Exercise details - Only those lines from the one with "Hladko tkané koberce" through the last line of the material belong in the answer, each repeated exactly.
____
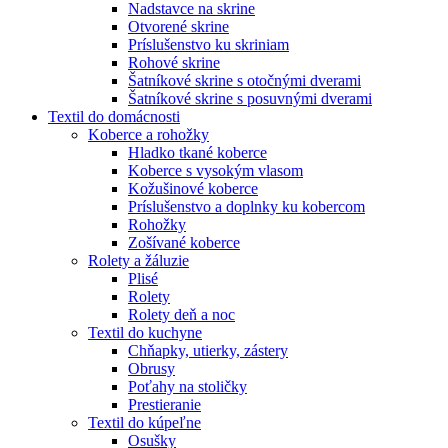
Nadstavce na skrine
Otvorené skrine
Príslušenstvo ku skriniam
Rohové skrine
Šatníkové skrine s otočnými dverami
Šatníkové skrine s posuvnými dverami
Textil do domácnosti
Koberce a rohožky
Hladko tkané koberce
Koberce s vysokým vlasom
Kožušinové koberce
Príslušenstvo a doplnky ku kobercom
Rohožky
Zošívané koberce
Rolety a žáluzie
Plisé
Rolety
Rolety deň a noc
Textil do kuchyne
Chňapky, utierky, zástery
Obrusy
Poťahy na stoličky
Prestieranie
Textil do kúpeľne
Osušky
____
Solution to this task -
Hladko tkané koberce
Koberce s vysokým vlasom
Kožušinové koberce
Príslušenstvo a doplnky ku kobercom
Rohožky
Zošívané koberce
Rolety a žáluzie
Plisé
Rolety
Rolety deň a noc
Textil do kuchyne
Chňapky, utierky, zástery
Obrusy
Poťahy na stoličky
Prestieranie
Textil do kúpeľne
Osušky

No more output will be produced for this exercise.